--- About this task ---
Exact copies of the lines below, from the one with "Capteur ABS" up to and including the one with "Сальник колінвала", are what this calls for; leave out pictures.

--- Collected data ---
◆ ◆ ◆

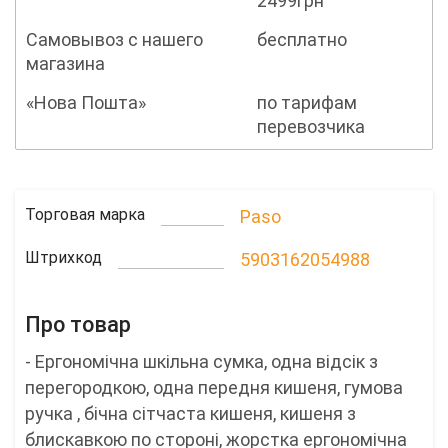
2499грн
Самовывоз с нашего
бесплатно
магазина
«Нова Пошта»
по тарифам
перевозчика
Торговая марка
Paso
Штрихкод
5903162054988
Про товар
- Ергономічна шкільна сумка, одна відсік з
перегородкою, одна передня кишеня, гумова
ручка , бічна сітчаста кишеня, кишеня з
блискавкою по стороні, жорстка ергономічна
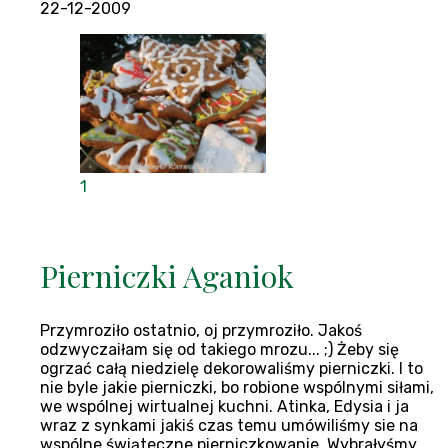
22-12-2009
1
Pierniczki Aganiok
Przymroziło ostatnio, oj przymroziło. Jakoś
odzwyczaiłam się od takiego mrozu... ;) Żeby się
ogrzać całą niedzielę dekorowaliśmy pierniczki. I to
nie byle jakie pierniczki, bo robione wspólnymi siłami,
we wspólnej wirtualnej kuchni. Atinka, Edysia i ja
wraz z synkami jakiś czas temu umówiliśmy sie na
wspólne świąteczne pierniczkowanie. Wybrałyśmy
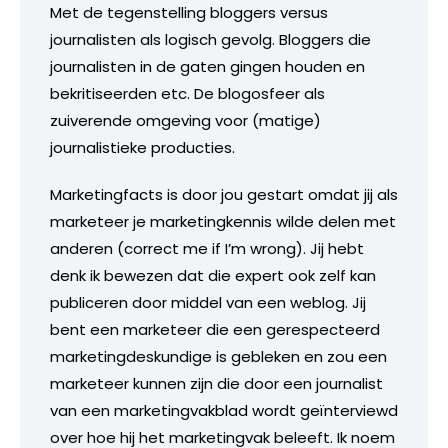
Met de tegenstelling bloggers versus
journalisten als logisch gevolg. Bloggers die
journalisten in de gaten gingen houden en
bekritiseerden etc. De blogosfeer als
zuiverende omgeving voor (matige)
journalistieke producties.
Marketingfacts is door jou gestart omdat jij als
marketeer je marketingkennis wilde delen met
anderen (correct me if I’m wrong). Jij hebt
denk ik bewezen dat die expert ook zelf kan
publiceren door middel van een weblog. Jij
bent een marketeer die een gerespecteerd
marketingdeskundige is gebleken en zou een
marketeer kunnen zijn die door een journalist
van een marketingvakblad wordt geïnterviewd
over hoe hij het marketingvak beleeft. Ik noem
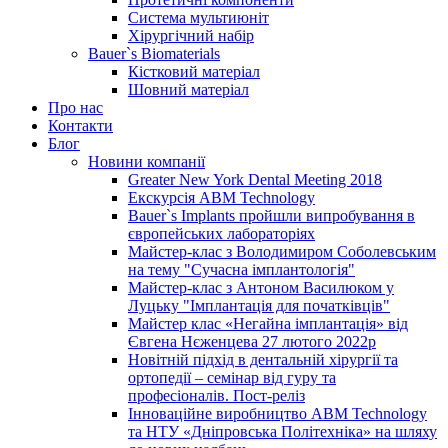
Система мультиюніт
Хірургічний набір
Bauer`s Biomaterials
Кістковий матеріал
Шовний матеріал
Про нас
Контакти
Блог
Новини компанії
Greater New York Dental Meeting 2018
Екскурсія ABM Technology
Bauer`s Implants пройшли випробування в
європейських лабораторіях
Майстер-клас з Володимиром Соболевським
на тему "Сучасна імплантологія"
Майстер-клас з Антоном Василюком у
Луцьку "Імплантація для початківців"
Майстер клас «Негайна імплантація» від
Євгена Нєженцева 27 лютого 2022р
Новітній підхід в дентальній хірургії та
ортопедії – семінар від гуру та
професіоналів. Пост-реліз
Інноваційне виробництво ABM Technology
та НТУ «Дніпровська Політехніка» на шляху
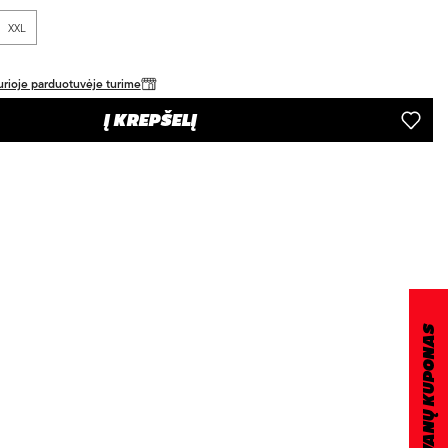
XXL
 kurioje parduotuvėje turime
Į KREPŠELĮ
DOVANŲ KUPONAS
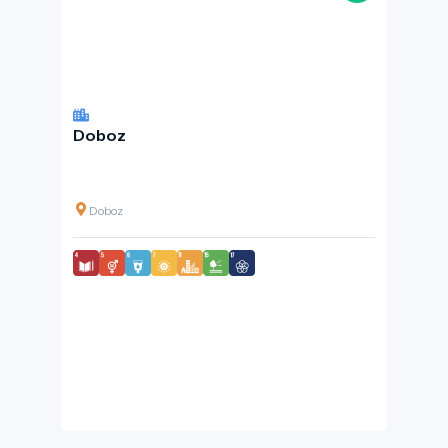
Doboz
Doboz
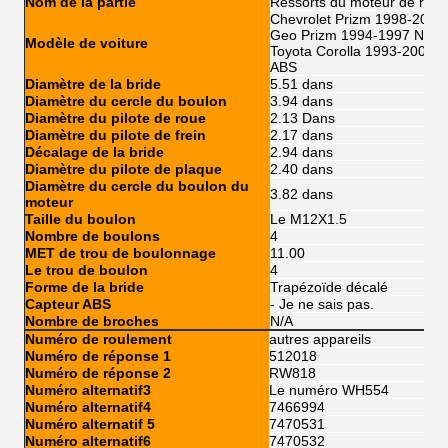
Nom de la partie
Ressorts du moteur de roue
Chevrolet Prizm 1998-200
Geo Prizm 1994-1997 Non
Modèle de voiture
Toyota Corolla 1993-2002 n
ABS
Diamètre de la bride
5.51 dans
Diamètre du cercle du boulon
3.94 dans
Diamètre du pilote de roue
2.13 Dans
Diamètre du pilote de frein
2.17 dans
Décalage de la bride
2.94 dans
Diamètre du pilote de plaque
2.40 dans
Diamètre du cercle du boulon du
3.82 dans
moteur
Taille du boulon
Le M12X1.5
Nombre de boulons
4
MET de trou de boulonnage
11.00
Le trou de boulon
4
Forme de la bride
Trapézoïde décalé
Capteur ABS
- Je ne sais pas.
Nombre de broches
N/A
Numéro de roulement
autres appareils
Numéro de réponse 1
512018
Numéro de réponse 2
RW818
Numéro alternatif3
Le numéro WH554
Numéro alternatif4
7466994
Numéro alternatif 5
7470531
Numéro alternatif6
7470532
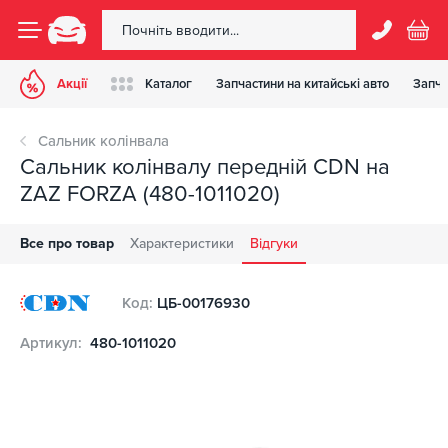
Акції
Каталог
Запчастини на китайські авто
Запча
Сальник колінвала
Сальник колінвалу передній CDN на
ZAZ FORZA (480-1011020)
Все про товар
Характеристики
Відгуки
Код:
ЦБ-00176930
Артикул:
480-1011020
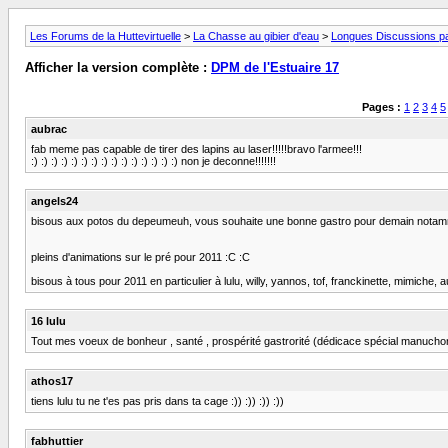
Les Forums de la Huttevirtuelle
>
La Chasse au gibier d'eau
>
Longues Discussions par
Afficher la version complète :
DPM de l'Estuaire 17
Pages :
1
2
3
4
5
aubrac
fab meme pas capable de tirer des lapins au laser!!!!!bravo l'armee!!!
:) :) :) :) :) :) :) :) :) :) :) :) :) :) :) non je deconne!!!!!!!
angels24
bisous aux potos du depeumeuh, vous souhaite une bonne gastro pour demain notammen
pleins d'animations sur le pré pour 2011 :C :C
bisous à tous pour 2011 en particulier à lulu, willy, yannos, tof, franckinette, mimiche, 
16 lulu
Tout mes voeux de bonheur , santé , prospérité gastrorité (dédicace spécial m
athos17
tiens lulu tu ne t'es pas pris dans ta cage :)) :)) :)) :))
fabhuttier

◆ ◆ ◆

--- Solution to this exercise ---
Capteur ABS
- Je ne sais pas.
Nombre de broches
N/A
Numéro de roulement
autres appareils
Numéro de réponse 1
512018
Numéro de réponse 2
RW818
Numéro alternatif3
Le numéro WH554
Numéro alternatif4
7466994
Numéro alternatif 5
7470531
Numéro alternatif6
7470532
Акції
Каталог
Запчастини на китайські авто
Запча
Сальник колінвала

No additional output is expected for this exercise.